[[ Information provided open ]]

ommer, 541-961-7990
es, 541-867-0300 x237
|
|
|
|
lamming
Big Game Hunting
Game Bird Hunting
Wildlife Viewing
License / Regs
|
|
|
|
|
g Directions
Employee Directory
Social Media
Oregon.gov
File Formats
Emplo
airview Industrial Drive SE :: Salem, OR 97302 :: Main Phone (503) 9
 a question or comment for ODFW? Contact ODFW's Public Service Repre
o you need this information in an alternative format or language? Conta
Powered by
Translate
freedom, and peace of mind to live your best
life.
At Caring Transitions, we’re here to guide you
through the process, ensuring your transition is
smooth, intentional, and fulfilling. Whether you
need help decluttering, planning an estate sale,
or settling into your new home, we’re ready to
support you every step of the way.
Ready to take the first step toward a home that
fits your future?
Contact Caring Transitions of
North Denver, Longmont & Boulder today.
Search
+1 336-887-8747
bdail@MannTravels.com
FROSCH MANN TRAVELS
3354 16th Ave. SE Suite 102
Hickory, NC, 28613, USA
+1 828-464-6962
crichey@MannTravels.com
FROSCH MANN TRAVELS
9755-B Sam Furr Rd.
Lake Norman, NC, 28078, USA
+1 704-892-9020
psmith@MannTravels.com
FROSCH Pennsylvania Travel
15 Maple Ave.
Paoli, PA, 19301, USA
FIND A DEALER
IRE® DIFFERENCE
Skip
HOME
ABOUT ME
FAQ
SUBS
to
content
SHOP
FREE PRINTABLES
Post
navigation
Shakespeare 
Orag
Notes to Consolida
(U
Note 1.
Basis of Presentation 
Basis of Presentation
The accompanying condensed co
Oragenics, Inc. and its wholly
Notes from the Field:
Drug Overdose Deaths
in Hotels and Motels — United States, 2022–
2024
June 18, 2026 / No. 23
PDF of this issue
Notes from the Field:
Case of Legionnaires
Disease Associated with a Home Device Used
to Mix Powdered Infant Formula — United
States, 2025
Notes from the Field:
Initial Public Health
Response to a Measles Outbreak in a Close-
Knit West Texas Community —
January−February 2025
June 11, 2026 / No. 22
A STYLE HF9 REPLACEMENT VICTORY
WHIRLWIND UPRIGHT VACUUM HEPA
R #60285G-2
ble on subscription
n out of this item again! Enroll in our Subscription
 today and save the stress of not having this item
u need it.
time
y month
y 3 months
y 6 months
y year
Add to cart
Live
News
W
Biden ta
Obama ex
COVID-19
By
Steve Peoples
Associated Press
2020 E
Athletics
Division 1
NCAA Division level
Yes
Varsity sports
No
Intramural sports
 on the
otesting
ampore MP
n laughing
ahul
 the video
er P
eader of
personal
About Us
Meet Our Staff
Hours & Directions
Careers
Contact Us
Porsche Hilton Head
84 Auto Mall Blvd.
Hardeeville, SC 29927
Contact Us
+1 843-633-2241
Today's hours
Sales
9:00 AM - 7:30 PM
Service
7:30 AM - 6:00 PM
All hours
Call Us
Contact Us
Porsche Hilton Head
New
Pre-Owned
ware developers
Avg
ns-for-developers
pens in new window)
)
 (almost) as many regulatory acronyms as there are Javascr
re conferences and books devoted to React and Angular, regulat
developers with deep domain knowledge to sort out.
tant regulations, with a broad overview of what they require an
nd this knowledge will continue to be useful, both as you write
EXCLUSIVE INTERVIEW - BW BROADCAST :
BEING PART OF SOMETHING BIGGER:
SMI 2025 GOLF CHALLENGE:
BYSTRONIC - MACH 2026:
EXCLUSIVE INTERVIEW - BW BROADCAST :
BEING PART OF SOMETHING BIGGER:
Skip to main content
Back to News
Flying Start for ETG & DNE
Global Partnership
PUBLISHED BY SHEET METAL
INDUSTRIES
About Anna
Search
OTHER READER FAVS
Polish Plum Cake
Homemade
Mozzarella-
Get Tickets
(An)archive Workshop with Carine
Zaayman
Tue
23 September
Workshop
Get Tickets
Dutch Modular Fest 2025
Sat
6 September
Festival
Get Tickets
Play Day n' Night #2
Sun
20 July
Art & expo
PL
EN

[[ Information provided closed ]]

» What you should do
Each line of the data is to be retyped exactly.

» Task answer
ommer, 541-961-7990
es, 541-867-0300 x237
|
|
|
|
lamming
Big Game Hunting
Game Bird Hunting
Wildlife Viewing
License / Regs
|
|
|
|
|
g Directions
Employee Directory
Social Media
Oregon.gov
File Formats
Emplo
airview Industrial Drive SE :: Salem, OR 97302 :: Main Phone (503) 9
 a question or comment for ODFW? Contact ODFW's Public Service Repre
o you need this information in an alternative format or language? Conta
Powered by
Translate
freedom, and peace of mind to live your best
life.
At Caring Transitions, we’re here to guide you
through the process, ensuring your transition is
smooth, intentional, and fulfilling. Whether you
need help decluttering, planning an estate sale,
or settling into your new home, we’re ready to
support you every step of the way.
Ready to take the first step toward a home that
fits your future?
Contact Caring Transitions of
North Denver, Longmont & Boulder today.
Search
+1 336-887-8747
bdail@MannTravels.com
FROSCH MANN TRAVELS
3354 16th Ave. SE Suite 102
Hickory, NC, 28613, USA
+1 828-464-6962
crichey@MannTravels.com
FROSCH MANN TRAVELS
9755-B Sam Furr Rd.
Lake Norman, NC, 28078, USA
+1 704-892-9020
psmith@MannTravels.com
FROSCH Pennsylvania Travel
15 Maple Ave.
Paoli, PA, 19301, USA
FIND A DEALER
IRE® DIFFERENCE
Skip
HOME
ABOUT ME
FAQ
SUBS
to
content
SHOP
FREE PRINTABLES
Post
navigation
Shakespeare 
Orag
Notes to Consolida
(U
Note 1.
Basis of Presentation 
Basis of Presentation
The accompanying condensed co
Oragenics, Inc. and its wholly
Notes from the Field:
Drug Overdose Deaths
in Hotels and Motels — United States, 2022–
2024
June 18, 2026 / No. 23
PDF of this issue
Notes from the Field:
Case of Legionnaires
Disease Associated with a Home Device Used
to Mix Powdered Infant Formula — United
States, 2025
Notes from the Field:
Initial Public Health
Response to a Measles Outbreak in a Close-
Knit West Texas Community —
January−February 2025
June 11, 2026 / No. 22
A STYLE HF9 REPLACEMENT VICTORY
WHIRLWIND UPRIGHT VACUUM HEPA
R #60285G-2
ble on subscription
n out of this item again! Enroll in our Subscription
 today and save the stress of not having this item
u need it.
time
y month
y 3 months
y 6 months
y year
Add to cart
Live
News
W
Biden ta
Obama ex
COVID-19
By
Steve Peoples
Associated Press
2020 E
Athletics
Division 1
NCAA Division level
Yes
Varsity sports
No
Intramural sports
 on the
otesting
ampore MP
n laughing
ahul
 the video
er P
eader of
personal
About Us
Meet Our Staff
Hours & Directions
Careers
Contact Us
Porsche Hilton Head
84 Auto Mall Blvd.
Hardeeville, SC 29927
Contact Us
+1 843-633-2241
Today's hours
Sales
9:00 AM - 7:30 PM
Service
7:30 AM - 6:00 PM
All hours
Call Us
Contact Us
Porsche Hilton Head
New
Pre-Owned
ware developers
Avg
ns-for-developers
pens in new window)
)
 (almost) as many regulatory acronyms as there are Javascr
re conferences and books devoted to React and Angular, regulat
developers with deep domain knowledge to sort out.
tant regulations, with a broad overview of what they require an
nd this knowledge will continue to be useful, both as you write
EXCLUSIVE INTERVIEW - BW BROADCAST :
BEING PART OF SOMETHING BIGGER:
SMI 2025 GOLF CHALLENGE:
BYSTRONIC - MACH 2026:
EXCLUSIVE INTERVIEW - BW BROADCAST :
BEING PART OF SOMETHING BIGGER:
Skip to main content
Back to News
Flying Start for ETG & DNE
Global Partnership
PUBLISHED BY SHEET METAL
INDUSTRIES
About Anna
Search
OTHER READER FAVS
Polish Plum Cake
Homemade
Mozzarella-
Get Tickets
(An)archive Workshop with Carine
Zaayman
Tue
23 September
Workshop
Get Tickets
Dutch Modular Fest 2025
Sat
6 September
Festival
Get Tickets
Play Day n' Night #2
Sun
20 July
Art & expo
PL
EN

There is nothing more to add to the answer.